On top of that, comes then the caching. This is another thing that most modern monorepo tools nowadays have. You can imagine this being like function memoization, but applied to processes. What do I mean with this? Usually, what happens here is that you have your command, like on your CLI or whatever, where you'll say, run me all the builds, or run me a build of this specific project. What usually the tool then does behind the scenes, is it grabs all relevant information, so it has the command, it will take, obviously, the input source code to make sure that hasn't changed.

It takes potential environment variables, global configuration, your node version, everything that could matter and could have an impact on the actual build output. Again, this obviously depends on the type of technology you're using. JavaScript might be more vulnerable to the node version, for instance, in how it compiles, but it might be some relevant piece. This is all being then composed into a single hash that is being computed out of that information. Which is then stored locally, together with the actual output of running the process, which could be the console log outputs, obviously, which you usually see on your CLI as you run the command, but also the potential artifacts that are being produced and placed in your disk folder.

If you rerun the computation, again, what will happen is, first, the hash has been computed, which is usually a very fast operation, because it's very optimized. Then it's being checked whether such a hash exists. If there is a match, of course, what we will do is we don't run the actual computation, but we just restore the cache. Show the console log to the user, restore everything of the build artifacts onto the file system. That's it. The operation, obviously, as you can imagine, can be just a couple milliseconds compared to even a second, or depending on how fast your build tooling is.

Why do we need this? Let's see the existing graph that we had before where we ran just affected nodes. This is already optimized. Imagine we are now in that PR, where we change this, we push it up. It will run just affected nodes based on its calculation, but then this project fails, because the test fails, or the build actually fails. We pull it down again, we change it, we push it up again.

Now we don't have to run all the projects again because some of them haven't been touched, and we have run them before. The input conditions didn't change, so we can just pull them out of the cache. Some other projects, obviously, we need to run. You can already see now on top of that affected calculation or optimization, we now have the cache which gives us further optimization.

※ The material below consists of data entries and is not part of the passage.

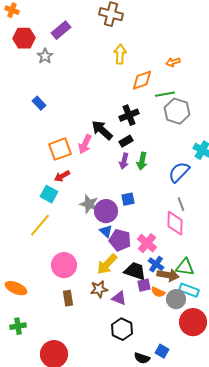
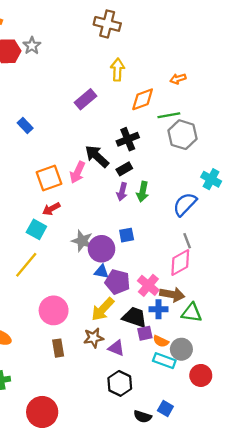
purple rectangle: (61, 30) -> (86, 99), moved
gray star: (45, 56) -> (32, 46), moved
pink diamond: (175, 223) -> (180, 262), turned 60
blue triangle: (106, 231) -> (101, 272), turned -32
blue cross: (156, 264) -> (159, 309), turned -35
brown arrow: (168, 275) -> (172, 294), moved
cyan rectangle: (189, 290) -> (164, 361), moved
red circle: (193, 322) -> (201, 375), size x0.7

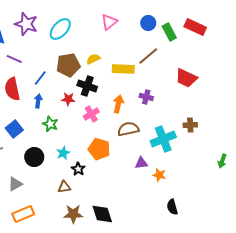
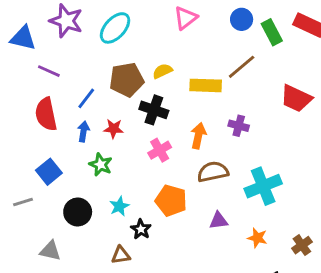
red star: (68, 99) -> (114, 129), moved
brown cross: (190, 125) -> (302, 245), moved, turned -32
purple triangle: (141, 163) -> (219, 221), moved
gray triangle: (15, 184) -> (50, 251), turned 42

Layers of Speed - Remote Caching

All of this has been local caching. An additional thing you could potentially add on top of it is remote caching. What do I mean? Local caching is just stored on every single machine. It can be in your node modules folder, if it's a frontend project. It can be on some specified folder, obviously depends a lot on the tool itself that you're using. Imagine now Kate has such a local cache, but then there's also Jim, and there's also the CI system. The CI system is something people always sometimes forget. It is some that keeps running continuously tests and builds and lint, so it's one project that works the whole day, and it can contribute a lot of cache results for others to reuse.

It can also leverage a lot of the cache that has been produced beforehand by other PRs, and therefore speed up operations a lot. The whole concept about remote caching is nothing else than sharing that cache and storing it in a central location. Hopefully, there is no floppy disk there where everything is being stored. Usually, there is the specific SaaS provider of the product you're using. Usually, those are then paid, or they have some generous free options depending on what tool you're using.

The concept is you have a central location where those cache results are being stored, and so all of the members that are part of this network can benefit from it. Again, personally, the main contributor and one that mostly leverages this is the CI system, because that's where the so-called congestion happens that we mentioned earlier. If people produce a lot of cache results, subsequent PRs will be much faster, because we don't tend to change all the time all the different parts.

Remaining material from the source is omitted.